With some organisations initiating a return-to-office mandate, what impact will this have on workers’ productivity and work quality? Ian Brinkley explores
Few recent changes in the labour market have been so dramatic over such a short period as the rise in working at home during the pandemic. And much of that change has persisted in the post-pandemic period.
In 2019, just four percent of employees in Ireland usually worked at home, while just over 11 percent reported doing some work remotely.
By 2023, these figures had risen to 19 percent and 15 percent respectively, meaning about a third of all employees were involved in remote work, according to Eurostat. These percentages are relatively high compared to the overall standards in the EU.
It is often argued that home-working makes workers more productive, improves job retention and increases job quality, such as work-life balance.
It has certainly proved popular with workers, and there is some unmet demand from people who would like to work at home but cannot. However, the evidence to support these claims is not as clear-cut as we would like.
Productivity
While some studies have confirmed a positive impact on productivity, others have suggested it has no impact either way, and some find negative impacts.
A 2023 survey from the CIPD found that while more employers reported a positive impact than a negative one, nearly half reported no impact one way or the other.
Unsurprisingly, employers were much more enthusiastic about the potential positive impact on retention and recruitment than productivity.
Many studies rely on self-assessment by individuals and employers as to whether they think employees are more productive at home, but do not measure actual output when working in the office versus remote work.
We should not dismiss self-assessments, but they do make it hard to know just how big any positive or negative impact might be.
What we can say is that in both Ireland and the UK, the rise in homeworking is not associated with better productivity performance across the whole economy.
According to the Central Statistics Office, productivity performance since 2019 has been poor in both countries. It might be that any positive impacts of home working are being swamped by other changes in the economy, hampering productivity growth.
Home working and work quality
Homeworking may deliver more significant benefits as a flexible work option which employees value. However, the CIPD’s large-scale Good Work Index survey of workers in the UK does not show much change in most indicators of job quality between 2019 and 2024, despite the big rise in home working.
This is a bit of a puzzle. It could be that many of the people who shifted to homeworking since 2019 – mostly those in managerial, professional and technical occupations –already had good jobs, so moving to a different location did not greatly change their response.
For example, those who did work at home occasionally reported much higher levels of autonomy over how they did their work than those who did not, but it is likely that they would have said the same even if they had been working in the office.

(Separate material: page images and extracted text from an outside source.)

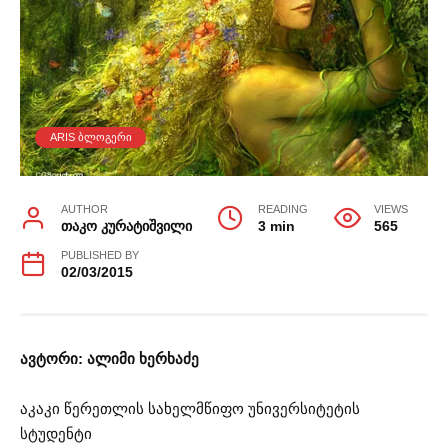
ARIS ᲑᲚᲝᲒᲔᲠᲘ
AUTHOR
READING
VIEWS
თაკო კურატიშვილი
3 min
565
PUBLISHED BY
02/03/2015
ავტორი: ალიმი ხერხაძე
აკაკი წერეთლის სახელმწიფო უნივერსიტეტის
სტუდენტი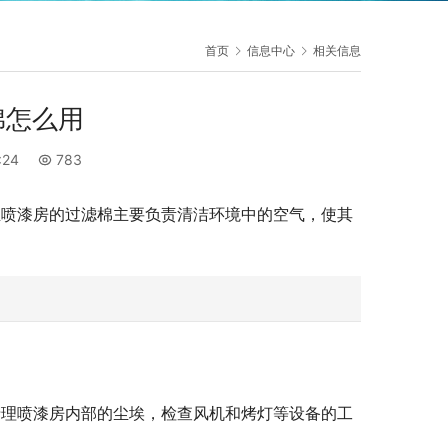
首页
信息中心
相关信息
棉怎么用
:24
783
尘喷漆房的过滤棉主要负责清洁环境中的空气，使其
清理喷漆房内部的尘埃，检查风机和烤灯等设备的工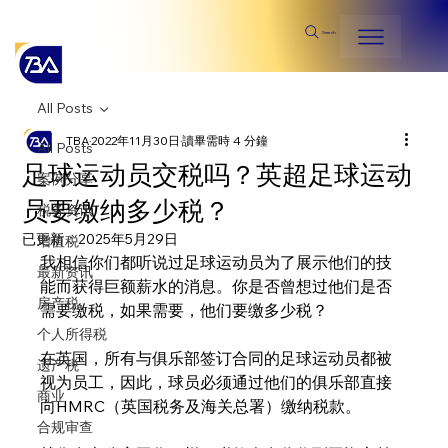
Search
All Posts
TBA
2022年11月30日
讀畢需時 4 分鐘
All Posts
足球运动员交税吗？英超足球运动
案例分享
员要缴纳多少税？
税务资讯
已更新：
2025年5月29日
增值税
我相信你们都听说过足球运动员为了展示他们的技
最新资讯
能而获得巨额薪水的消息。你是否曾想过他们是否
房产税
需要缴税，如果需要，他们要缴多少税？
个人所得税
在英国，所有与俱乐部签订合同的足球运动员都被
遗产税
视为员工，因此，球员必须通过他们的俱乐部直接
商业
向HMRC（英国税务及海关总署）缴纳税款。
合规审查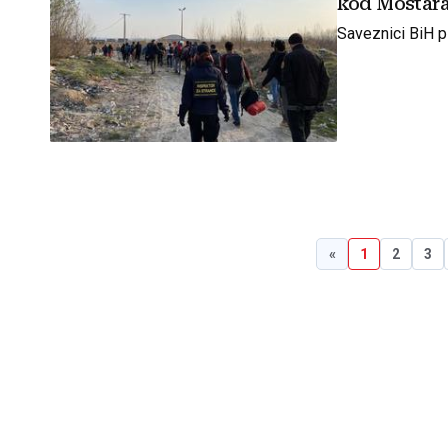
kod Mostar
Saveznici BiH p
«
1
2
3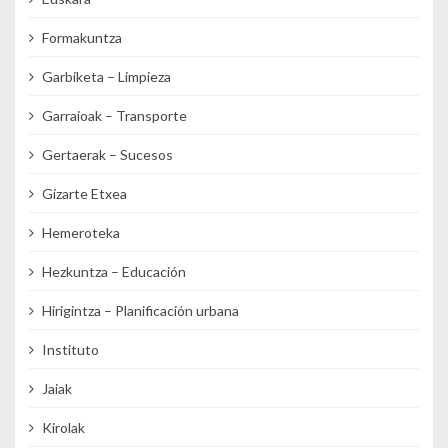
Formakuntza
Garbiketa – Limpieza
Garraioak – Transporte
Gertaerak – Sucesos
Gizarte Etxea
Hemeroteka
Hezkuntza – Educación
Hirigintza – Planificación urbana
Instituto
Jaiak
Kirolak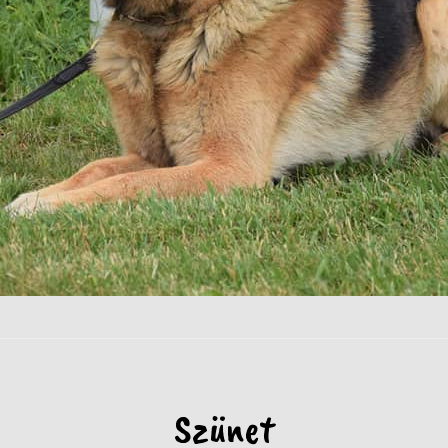
Szünet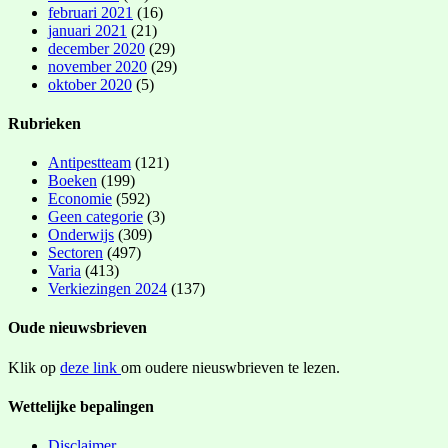
februari 2021
(16)
januari 2021
(21)
december 2020
(29)
november 2020
(29)
oktober 2020
(5)
Rubrieken
Antipestteam
(121)
Boeken
(199)
Economie
(592)
Geen categorie
(3)
Onderwijs
(309)
Sectoren
(497)
Varia
(413)
Verkiezingen 2024
(137)
Oude nieuwsbrieven
Klik op
deze link
om oudere nieuswbrieven te lezen.
Wettelijke bepalingen
Disclaimer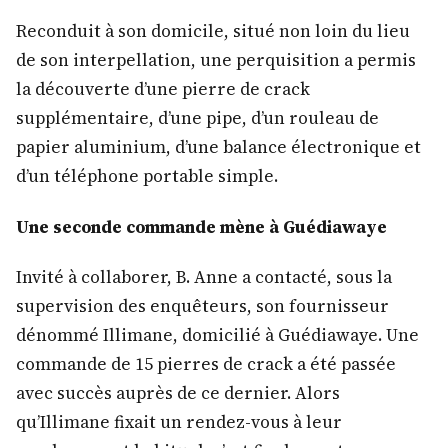
Reconduit à son domicile, situé non loin du lieu
de son interpellation, une perquisition a permis
la découverte d’une pierre de crack
supplémentaire, d’une pipe, d’un rouleau de
papier aluminium, d’une balance électronique et
d’un téléphone portable simple.
Une seconde commande mène à Guédiawaye
Invité à collaborer, B. Anne a contacté, sous la
supervision des enquêteurs, son fournisseur
dénommé Illimane, domicilié à Guédiawaye. Une
commande de 15 pierres de crack a été passée
avec succès auprès de ce dernier. Alors
qu’Illimane fixait un rendez-vous à leur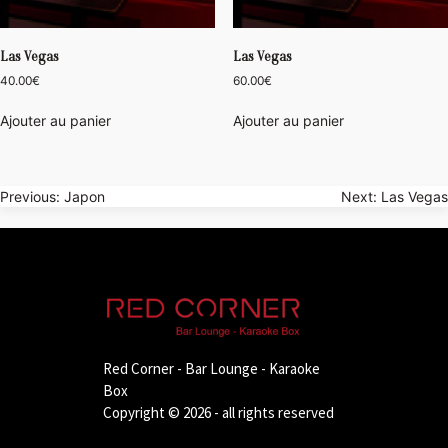
Las Vegas
Las Vegas
40.00
€
60.00
€
Ajouter au panier
Ajouter au panier
Navigation
Previous:
Japon
Next:
Las Vegas
de
l’article
Red Corner - Bar Lounge - Karaoke
Box
Copyright © 2026 - all rights reserved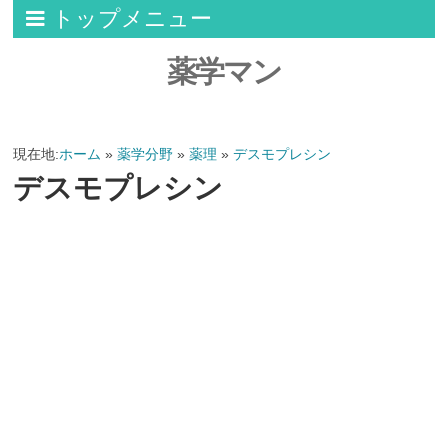
トップメニュー
薬学マン
現在地:
ホーム
»
薬学分野
»
薬理
»
デスモプレシン
デスモプレシン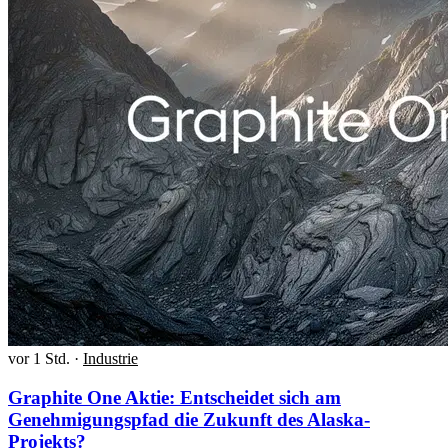
vor 1 Std.
·
Industrie
Graphite One Aktie: Entscheidet sich am
Genehmigungspfad die Zukunft des Alaska-
Projekts?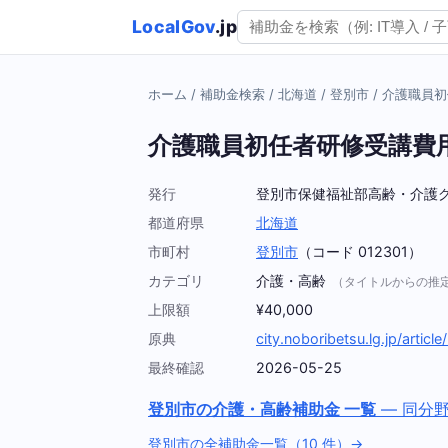
LocalGov
.jp
ホーム
/
補助金検索
/
北海道
/
登別市
/
介護職員初
介護職員初任者研修受講費
発行
登別市保健福祉部高齢・介護
都道府県
北海道
市町村
登別市
（コード 012301）
カテゴリ
介護・高齢
（タイトルからの推
上限額
¥40,000
原典
city.noboribetsu.lg.jp/arti
最終確認
2026-05-25
登別市の介護・高齢補助金 一覧
— 同分
登別市の全補助金一覧（10 件）→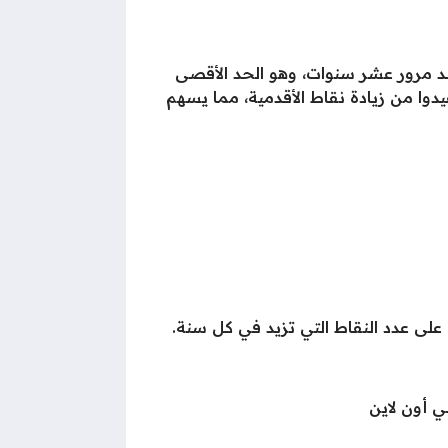
 أساس فترة الخبرة العملية بعد تاريخ التخرج، إذ يتم الوقوف عند 20 نقطة بعد مرور عشر سنوات، وهو الحد الأقصى
دوا من زيادة نقاط الأقدمية، مما يسهم
 على عدد النقاط التي تزيد في كل سنة.
 أون لاين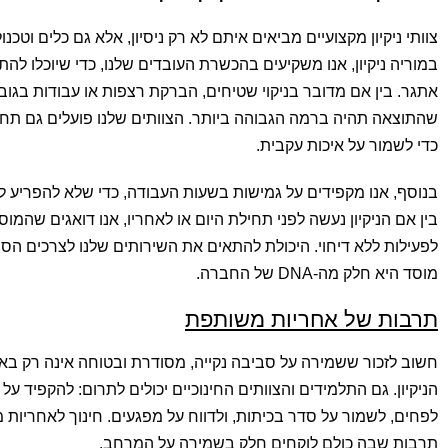
צוותי ניקיון מקצועיים מביאים איתם לא רק ניסיון, אלא גם כלים וטכנ
במוריה ניקיון, אנו משקיעים בהכשרת העובדים שלנו, כדי שיוכלו לה
אתגר. בין אם מדובר בניקוי שטיחים, הברקת רצפות או עבודות בגוב
שהתוצאה תהיה ברמה הגבוהה ביותר. הצוותים שלנו פועלים גם תחת
כדי לשמור על איכות עקבית.
בנוסף, אנו מקפידים על גמישות בשעות העבודה, כדי שלא להפריע ל
בין אם הניקיון נעשה לפני תחילת היום או לאחריו, אנו דואגים שהמוסד
לפעילות ללא דיחוי. היכולת להתאים את השירותים שלנו לצרכים הספ
מוסד היא חלק מה-DNA של החברה.
תרבות של אחריות משותפת
חשוב לזכור ששמירה על סביבה נקייה, מסודרת ובטוחה אינה רק באח
הניקיון. גם התלמידים והצוותים החינוכיים יכולים לתרום: להקפיד ע
לפחים, לשמור על סדר בכיתות, ולדווח על מפגעים. חינוך לאחריות 
תרבות שבה כולם לוקחים חלק בשמירה על המרחב.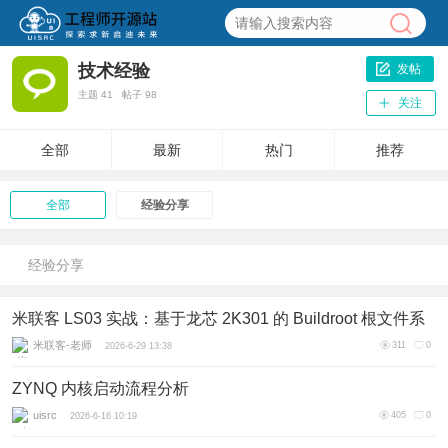
技术经验
发帖
主题
41
帖子
98
关注
全部
最新
热门
推荐
全部
经验分享
经验分享
米联客 LS03 实战：基于龙芯 2K301 的 Buildroot 根文件系
统构建与 U 盘启动全流程
米联客-老师
311
0
2026-6-29 13:38
ZYNQ 内核启动流程分析
uisrc
405
0
2026-6-16 10:19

These headline comparisons are instructive but not conclusive. We need to look at reported work quality for workers in similar jobs, with a mix of some working at home and some working in the office.
It may also be that the standard work quality questions do not fully capture all the benefits of home-working to employees.
The future of home-working
There have been high-profile reports that some major employers – often in the US – are either insisting their workers return to the office or limit the number of days they can work at home.
In the UK, civil servants working at home have also attracted criticism, albeit without much evidence of any detrimental impacts.
The 2023 CIPD survey found that senior managers expressed concern about home working in about 40 percent of all employers surveyed.
However, concerns about getting people back into the office when needed, managing teams, and reduced opportunities for communication, collaboration and innovation were more common than concerns that employees either could not be trusted or were less productive at home.
On balance, home-working probably does have positive impacts on both productivity and work quality, but to date they have been modest.
The shift to homeworking is here to stay despite attempts in some organisations to reign it back. The CIPD 2023 survey found that 20 percent of employers were putting in active steps for more hybrid working over the next 12 months.
For many organisations, a better option will be to manage home-working more effectively rather than risk making themselves less competitive in labour markets by limiting a flexible work option that many employees have come to see as an expected and valued part of the work offer.
As more organisations learn how to get the best out of home-working employees, perhaps homeworking will eventually start to move the dial on aggregate labour productivity.